═══ DATA UNDER STUDY

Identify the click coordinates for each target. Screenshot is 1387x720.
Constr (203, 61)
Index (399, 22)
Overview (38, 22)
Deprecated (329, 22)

══════
═══ DATA UNDER STUDY

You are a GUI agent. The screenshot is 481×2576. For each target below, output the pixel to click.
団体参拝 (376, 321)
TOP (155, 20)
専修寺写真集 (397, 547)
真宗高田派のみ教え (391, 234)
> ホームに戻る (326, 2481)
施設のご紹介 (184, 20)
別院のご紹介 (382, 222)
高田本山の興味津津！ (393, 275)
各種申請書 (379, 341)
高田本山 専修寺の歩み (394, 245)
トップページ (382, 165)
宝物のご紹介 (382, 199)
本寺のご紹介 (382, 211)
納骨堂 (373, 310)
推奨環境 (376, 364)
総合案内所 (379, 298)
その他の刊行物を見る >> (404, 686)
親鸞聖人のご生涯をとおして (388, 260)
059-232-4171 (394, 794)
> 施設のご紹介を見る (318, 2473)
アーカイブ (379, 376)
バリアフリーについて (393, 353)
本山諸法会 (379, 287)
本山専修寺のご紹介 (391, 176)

══════

- GOAL OF THE EXERCISE
Work out how many lines above contain "click"; write only the number.

- RESULT OF THIS TASK
2